Narrativité et reconstruction identitaire dans le processus
rétablissement
Plusieurs des auteurs engagés dans des pratiques de soutien au
processus de rétablissement insistent, pour des raisons différentes
mais convergentes, sur le rôle des échanges narratifs dans le
processus de redéfinition de soi et de réengagement dans une vie
sociale, constitutif du rétablissement.
Le sociologue britannique Anthony Giddens apporte un éclairage
original sur ce thème. Dans un texte qui ne porte pas sur la
maladie mentale mais sur les addictions – à l’alcool en
particulier, mais aussi au sexe ou au travail –, il soutient
que « les rapports existant entre l’addiction, le choix d’un
style de vie et l’identité personnelle » [22], sont occultés
par l’assimilation de l’alcoolisme à une pathologie physique. Il
rappelle que « (p)ourtant, la toute première charte des
Alcooliques Anonymes soulignait d’ores et déjà que, pour pouvoir
guérir d’une addiction, il est nécessaire d’opérer le profondes
transformations dans son mode de vie et de procéder à un réexamen
radical de sa propre identité » [22]. Le rétablissement, ici
d’une addiction – rappelons que les Alcooliques anonymes
ont été parmi les premiers à privilégier le terme de
rétablissement – est donc bien aussi une question de
redéfinition de sa vie et de son identité. Giddens évoque ensuite
le type de soutien apporté dans cette organisation, les Alcooliques
anonymes, par le biais de groupes de parole entre personnes
partageant une même démarche de réengagement dans une vie hors de
l’addiction, pour conclure : « (A)u fond, le mot d’ordre
qui motive ces groupes n’est autre qu’une réécriture de la
narration de soi [22]. » On ne saurait lier plus étroitement,
ni plus explicitement, le rétablissement (ici de l’addiction) et le
travail de redéfinition identitaire qui passe par une activité
narrative. Notons enfin qu’il n’est pas ici question d’une
démarche thérapeutique, mais d’une exigence existentielle
qui – c’est la thèse de Giddens – s’impose en
réalité à tous sans nos sociétés contemporaines, dans lesquelles
chacun doit construire réflexivement/narrativement une identité
qu’il ne reçoit plus comme un héritage social.
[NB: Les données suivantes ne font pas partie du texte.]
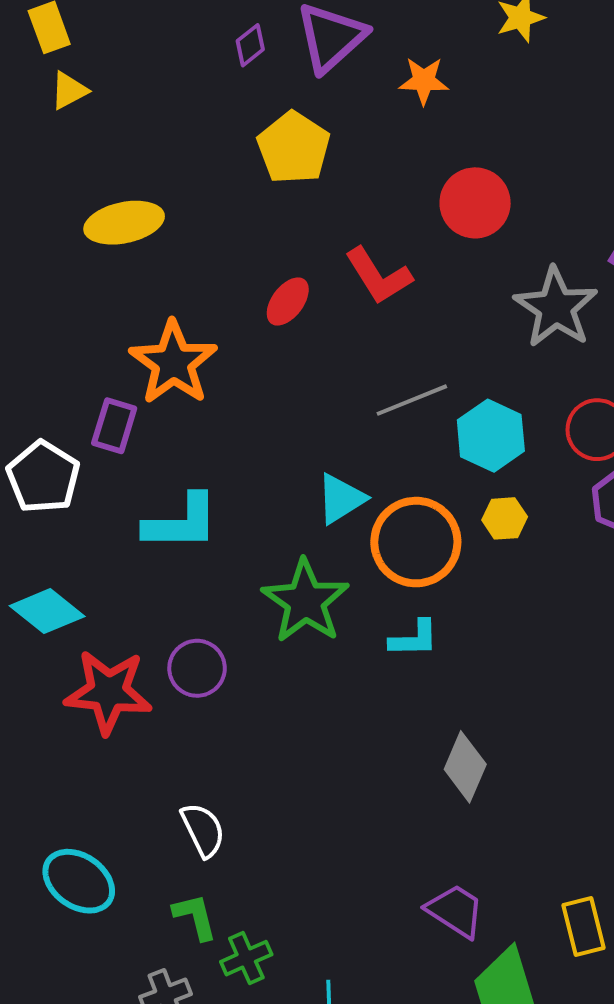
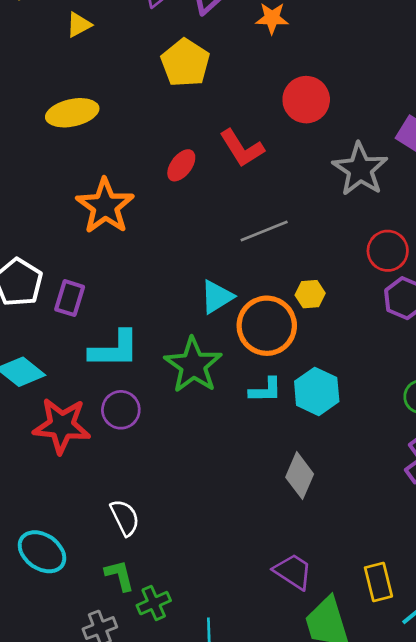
yellow triangle: (69, 91) -> (79, 25), moved
purple rectangle: (114, 426) -> (70, 298), moved
cyan hexagon: (491, 436) -> (317, 391), moved
yellow hexagon: (505, 518) -> (310, 294), moved
cyan L-shape: (181, 522) -> (114, 349), moved

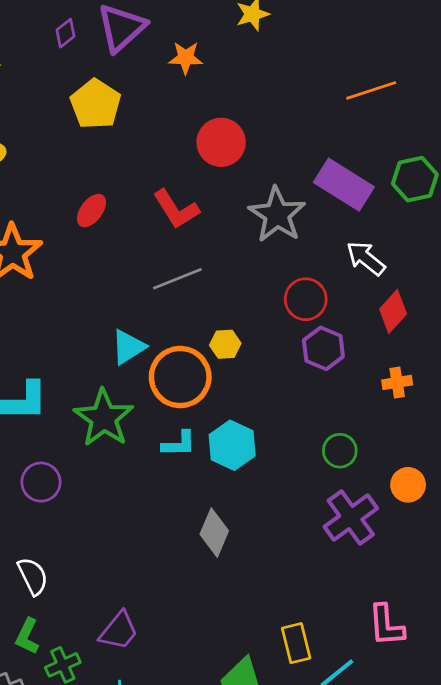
red L-shape: (242, 148) -> (176, 209), moved
purple circle: (121, 410) -> (41, 482), moved
purple trapezoid: (293, 571) -> (119, 631), moved, turned 96
green L-shape: (120, 575) -> (27, 636), turned -140

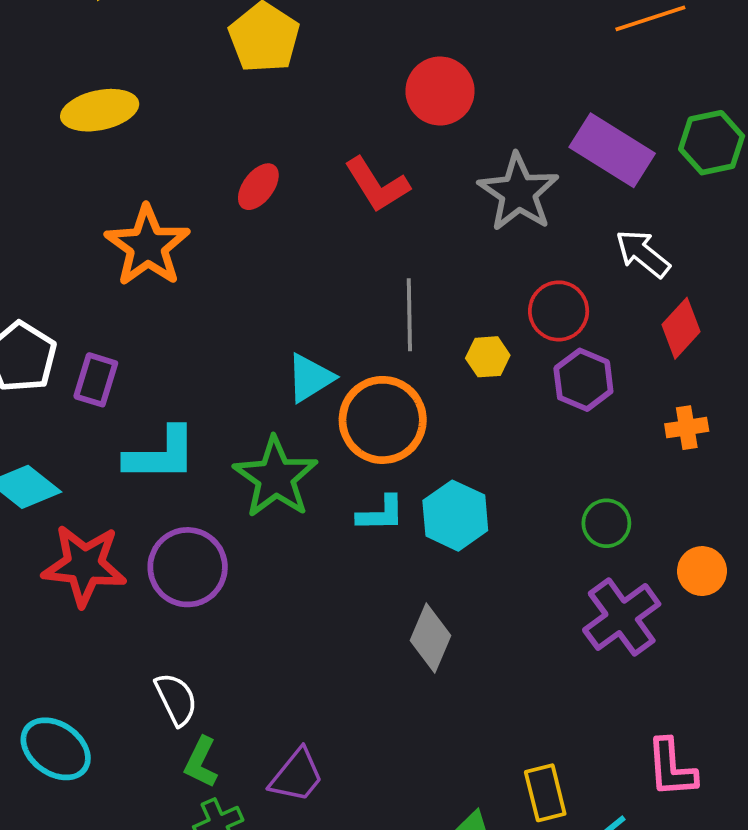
gray line: (177, 279) -> (409, 315), moved, turned -69
yellow hexagon: (225, 344) -> (488, 357), moved
purple circle: (41, 482) -> (188, 567), size x1.4
green L-shape: (27, 636) -> (201, 762), moved

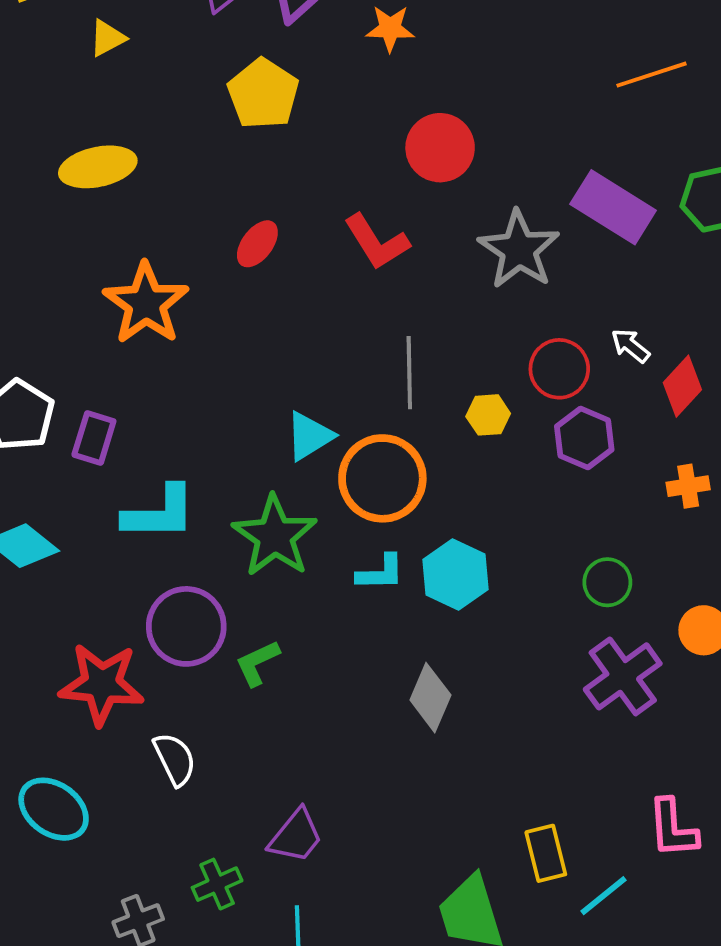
white arrow: (643, 254) -> (630, 346), moved, size x0.7
red star: (84, 565) -> (102, 684), moved
green L-shape: (201, 762) -> (257, 663), moved, turned 39

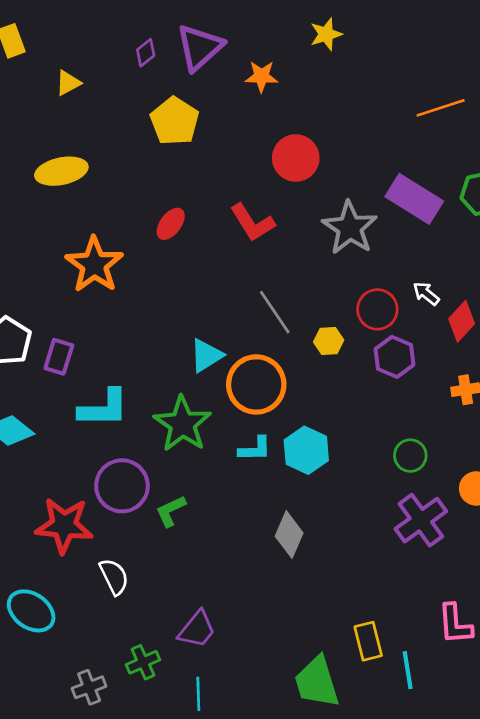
gray line: (409, 373) -> (275, 312), turned -33
cyan line: (604, 896) -> (408, 670), turned -60

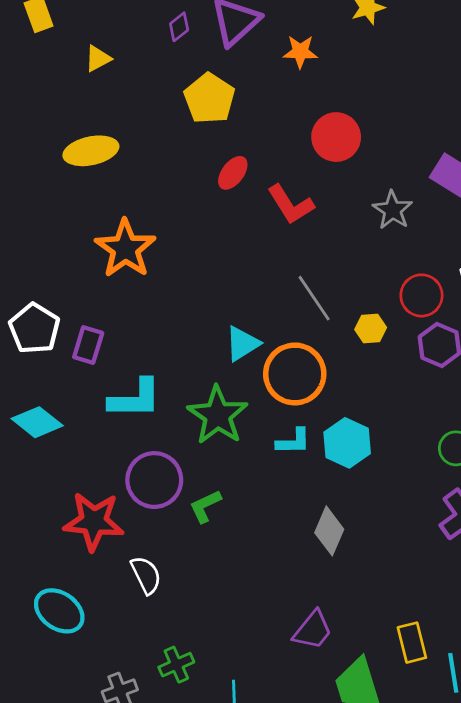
red ellipse: (171, 224) -> (233, 173), moved
gray star: (350, 228) -> (393, 210), size x0.7
purple trapezoid: (197, 629) -> (313, 630), moved

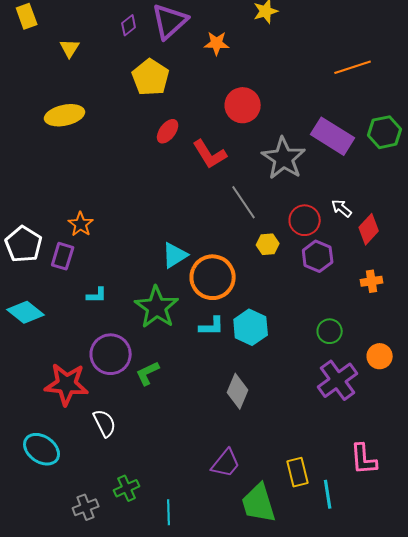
yellow triangle: (98, 59) -> (70, 48), turned -30
gray star: (393, 210) -> (284, 158), size x1.5
orange star: (125, 249) -> (81, 224), moved, size x0.6
gray line: (314, 298) -> (244, 202), moved
cyan L-shape: (135, 399) -> (97, 295), size x0.5

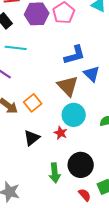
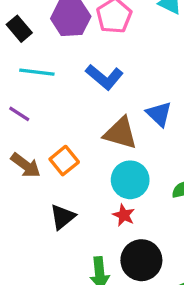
blue L-shape: (75, 55) -> (104, 77), moved, turned 55
brown triangle: (68, 86) -> (120, 133), turned -30
red star: (61, 133) -> (124, 215), moved

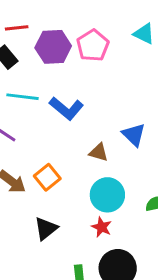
blue L-shape: (104, 77) -> (66, 108), moved
brown triangle: (120, 133) -> (99, 152), size x0.6

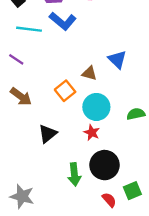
blue L-shape: (66, 108) -> (63, 21), moved
orange square: (47, 177) -> (65, 91), moved

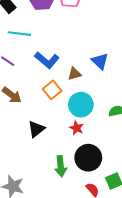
blue L-shape: (63, 21) -> (47, 60), moved
brown triangle: (89, 73) -> (74, 74), turned -32

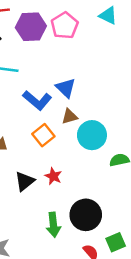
blue triangle: (100, 61) -> (66, 88), moved
cyan circle: (81, 105) -> (92, 135), moved
red star: (77, 128) -> (53, 176), moved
Dans cette
perspective, l’addiction apparaît comme un mode d’évitement de
cette exigence, ce qui pourrait expliquer son développement
contemporain.
Pour Giddens, « l’addiction doit être comprise dans le
contexte d’une société d’où la tradition a été effacée plus
radicalement que jamais auparavant, et dans laquelle le projet
réflexif du soi prend dès lors une place d’autant plus centrale.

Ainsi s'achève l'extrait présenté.